Aim of the task. Everything in the entries except the pictures should be copied exactly.

Records for processing.
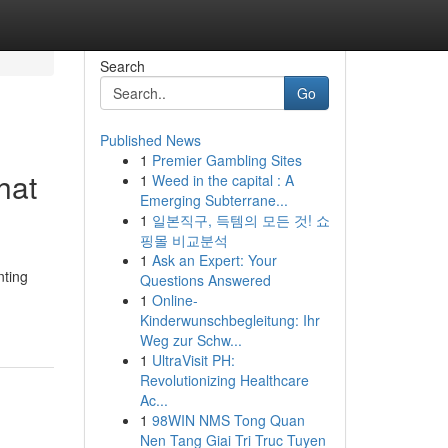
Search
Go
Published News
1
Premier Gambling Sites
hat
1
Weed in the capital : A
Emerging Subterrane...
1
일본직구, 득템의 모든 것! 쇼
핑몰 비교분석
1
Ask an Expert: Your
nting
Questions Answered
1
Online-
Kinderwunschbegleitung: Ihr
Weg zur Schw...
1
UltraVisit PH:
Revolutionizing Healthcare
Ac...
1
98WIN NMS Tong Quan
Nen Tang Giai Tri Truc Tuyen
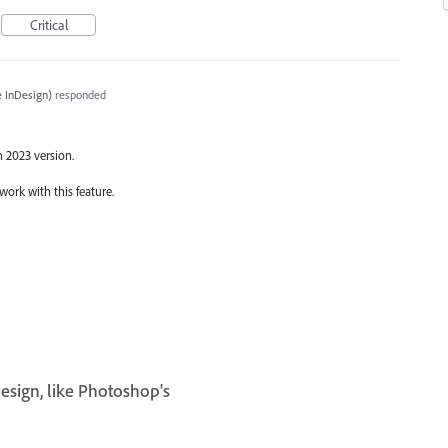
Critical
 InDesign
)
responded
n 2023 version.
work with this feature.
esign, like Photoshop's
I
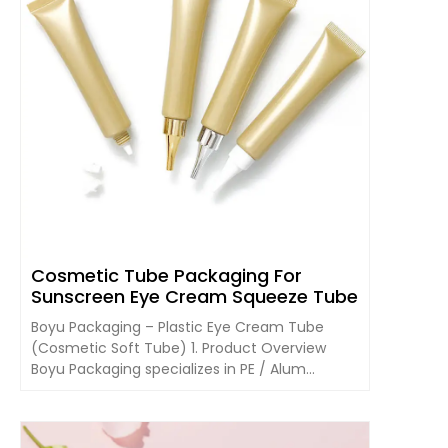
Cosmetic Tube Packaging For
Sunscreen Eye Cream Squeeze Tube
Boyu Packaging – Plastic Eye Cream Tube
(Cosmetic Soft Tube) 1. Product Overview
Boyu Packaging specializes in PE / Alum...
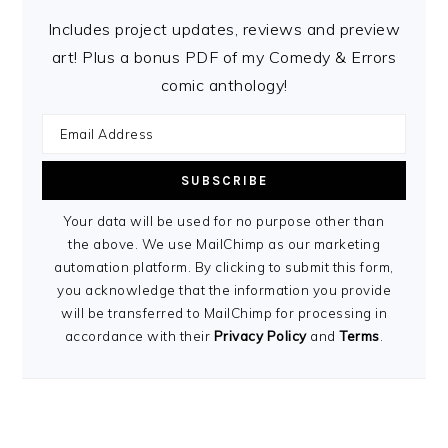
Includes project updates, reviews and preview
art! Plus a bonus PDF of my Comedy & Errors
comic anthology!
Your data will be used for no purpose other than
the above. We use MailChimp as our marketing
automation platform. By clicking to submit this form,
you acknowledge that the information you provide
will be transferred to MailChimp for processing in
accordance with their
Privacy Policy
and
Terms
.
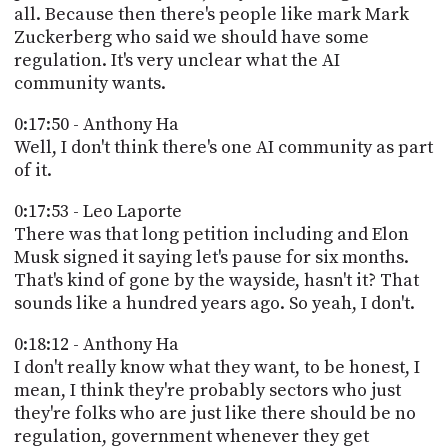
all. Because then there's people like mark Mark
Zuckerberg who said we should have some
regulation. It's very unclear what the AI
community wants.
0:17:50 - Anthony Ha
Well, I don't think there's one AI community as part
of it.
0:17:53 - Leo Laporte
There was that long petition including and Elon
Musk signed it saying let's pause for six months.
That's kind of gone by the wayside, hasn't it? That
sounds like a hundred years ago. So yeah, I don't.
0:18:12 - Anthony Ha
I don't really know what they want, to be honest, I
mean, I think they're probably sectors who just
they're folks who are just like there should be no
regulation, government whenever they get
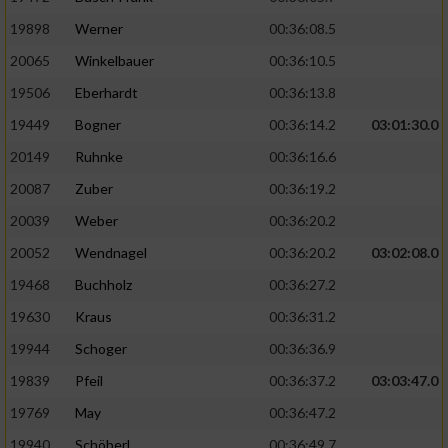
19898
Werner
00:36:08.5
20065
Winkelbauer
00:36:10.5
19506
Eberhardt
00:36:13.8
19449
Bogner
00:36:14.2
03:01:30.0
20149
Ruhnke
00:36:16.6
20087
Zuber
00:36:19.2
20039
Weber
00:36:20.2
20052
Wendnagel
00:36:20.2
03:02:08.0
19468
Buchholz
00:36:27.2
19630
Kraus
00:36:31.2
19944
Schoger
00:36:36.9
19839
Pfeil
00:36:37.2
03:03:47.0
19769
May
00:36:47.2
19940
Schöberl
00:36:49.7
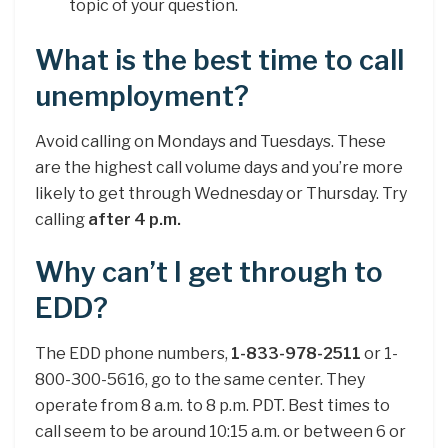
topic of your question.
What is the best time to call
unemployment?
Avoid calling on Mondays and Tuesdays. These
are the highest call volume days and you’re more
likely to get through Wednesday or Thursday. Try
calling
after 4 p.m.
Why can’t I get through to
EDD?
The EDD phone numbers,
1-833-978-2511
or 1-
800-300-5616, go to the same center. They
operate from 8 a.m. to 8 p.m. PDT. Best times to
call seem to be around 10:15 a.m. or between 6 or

Exercise answer.
Search
Go
Published News
1
Premier Gambling Sites
hat
1
Weed in the capital : A
Emerging Subterrane...
1
일본직구, 득템의 모든 것! 쇼
핑몰 비교분석
1
Ask an Expert: Your
nting
Questions Answered
1
Online-
Kinderwunschbegleitung: Ihr
Weg zur Schw...
1
UltraVisit PH:
Revolutionizing Healthcare
Ac...
1
98WIN NMS Tong Quan
Nen Tang Giai Tri Truc Tuyen
Critical
 InDesign
)
responded
n 2023 version.
work with this feature.
esign, like Photoshop's
I
Cosmetic Tube Packaging For
Sunscreen Eye Cream Squeeze Tube
Boyu Packaging – Plastic Eye Cream Tube
(Cosmetic Soft Tube) 1. Product Overview
Boyu Packaging specializes in PE / Alum...
Includes project updates, reviews and preview
art! Plus a bonus PDF of my Comedy & Errors
comic anthology!
Your data will be used for no purpose other than
the above. We use MailChimp as our marketing
automation platform. By clicking to submit this form,
you acknowledge that the information you provide
will be transferred to MailChimp for processing in
accordance with their
Privacy Policy
and
Terms
.
all. Because then there's people like mark Mark
Zuckerberg who said we should have some
regulation. It's very unclear what the AI
community wants.
0:17:50 - Anthony Ha
Well, I don't think there's one AI community as part
of it.
0:17:53 - Leo Laporte
There was that long petition including and Elon
Musk signed it saying let's pause for six months.
That's kind of gone by the wayside, hasn't it? That
sounds like a hundred years ago. So yeah, I don't.
0:18:12 - Anthony Ha
I don't really know what they want, to be honest, I
mean, I think they're probably sectors who just
they're folks who are just like there should be no
regulation, government whenever they get
19898
Werner
00:36:08.5
20065
Winkelbauer
00:36:10.5
19506
Eberhardt
00:36:13.8
19449
Bogner
00:36:14.2
03:01:30.0
20149
Ruhnke
00:36:16.6
20087
Zuber
00:36:19.2
20039
Weber
00:36:20.2
20052
Wendnagel
00:36:20.2
03:02:08.0
19468
Buchholz
00:36:27.2
19630
Kraus
00:36:31.2
19944
Schoger
00:36:36.9
19839
Pfeil
00:36:37.2
03:03:47.0
19769
May
00:36:47.2
19940
Schöberl
00:36:49.7
topic of your question.
What is the best time to call
unemployment?
Avoid calling on Mondays and Tuesdays. These
are the highest call volume days and you’re more
likely to get through Wednesday or Thursday. Try
calling
after 4 p.m.
Why can’t I get through to
EDD?
The EDD phone numbers,
1-833-978-2511
or 1-
800-300-5616, go to the same center. They
operate from 8 a.m. to 8 p.m. PDT. Best times to
call seem to be around 10:15 a.m. or between 6 or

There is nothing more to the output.